Toyota’s deeper Haas tie could reshape the 2027 driver market — and put Jack Doohan back in play
Haas and Toyota are about to get a lot closer. What began as technical collaboration and TPC mileage has swelled into a full-blown title sponsorship from 2026, and with it comes a driver development push that could ripple through the grid. Team principal Ayao Komatsu is happy to welcome the extra muscle — but he’s clear there’s one non-negotiable: performance.
Toyota Gazoo Racing will put its name above the door as F1 shifts to the new power unit era next year, and part of that partnership is people. Engineers crossing over, race operations learning loops, and, yes, drivers. Haas ran Testing of Previous Cars for the first time this year, with Toyota factory ace Ryo Hirakawa logging laps and feedback, a noteworthy first taste of how this alliance can work in practice. Expect that pipeline to be formalized in 2026.
“They want to develop people — and that includes drivers,” Komatsu said to media. “But anyone who gets in our car has to be the best choice in terms of performance.” He even name-checked Toyota chairman Akio Toyoda in making the point that parachuting in a driver who isn’t ready would “become a joke” and look like a paid seat. That’s not the plan.
Still, it’s a plan that inevitably leads to a bigger conversation. With Oliver Bearman and Esteban Ocon contracted through 2026, Haas is nominally set for the first year of the new regulations. After that, it’s wide open. Teams and drivers have been telegraphing for months that 2027 is the move. See where the ’26 cars land, then jump.
That’s where the names start to swirl. Yuki Tsunoda, displaced at Red Bull by Isack Hadjar and heading into a test and reserve season, will be on the market for 2026 and beyond. His nationality makes him an obvious talking point in a Toyota-linked structure, and Komatsu didn’t shy away from the idea that he admires the driver. But the focus, he stressed, is on delivering a competitive ’26 car first. Unlock pace, and suddenly you’re the team drivers call — not the other way around.
And then there’s Jack Doohan. The Australian’s F1 story has been stop-start so far, but the Haas–Toyota axis could quietly reopen that door. Doohan has long been viewed as one of the cleaner, more adaptable prospects from recent F2 vintages, and he’s been hovering around opportunities without the full-time breakthrough many expected.

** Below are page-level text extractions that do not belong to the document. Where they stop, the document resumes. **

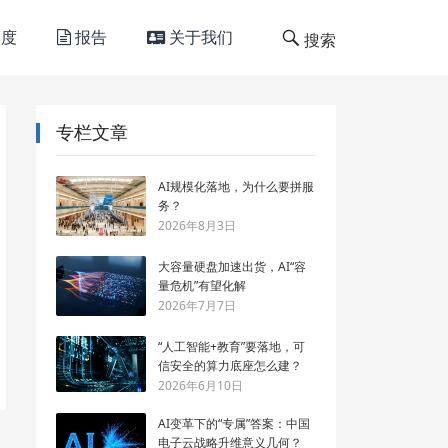
度
报告
关于我们
搜索
专栏文章
AI规模化落地，为什么要拼服
务？
2026年8月3日
大容量硬盘加速出货，AI“容
量危机”有望化解
2026年7月7日
“人工智能+教育”要落地，可
信安全的算力底座怎么建？
2026年6月10日
AI变革下的“专属”答案：中国
电子云战略升维意义几何？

If Haas finds itself with a seat to fill for 2027, a structured program backed by Toyota’s development intent makes him exactly the sort of high-ceiling option that fits Komatsu’s “performance first” brief. There’s no handshake hiding in the background here — just logic and timing that finally line up.
Toyota’s presence also changes the texture of Haas. This isn’t a works team rebrand; it’s a privateer gaining manufacturer heft at a critical moment in F1’s rulebook reset. The TPC running with Hirakawa signaled trust in both directions, and the next step is a ladder that makes sense: get talented drivers into Haas machinery with enough mileage and sim integration that, if a race seat opens, the learning curve is short. It’s how proper programs run.
Komatsu, for his part, is keeping the message tight. Finish the job in 2026. Make the car quick and reliable. Then let the phone ring. “Most of the drivers want to see how ’26 pans out,” he said. “The market is going to be so open for ’27. To put ourselves in the best position, we need a competitive ’26 season.” Translation: beat expectations next year and you’re shopping in a very different aisle when silly season kicks off.
There are a few dates to circle. Haas will unveil the VF-26 on January 23, with pre-season running in Barcelona three days later. That’s when we’ll get the first taste of how far this project has moved — and how ready Haas is to be more than a midfield survivor when the new rules drop.
If the car’s quick, the driver queue forms fast. Tsunoda’s availability is real. Doohan’s path, at long last, might be clearing. And Toyota, newly on the door, will have a voice in the room — not to buy a seat, but to help make sure the right driver ends up in the right one.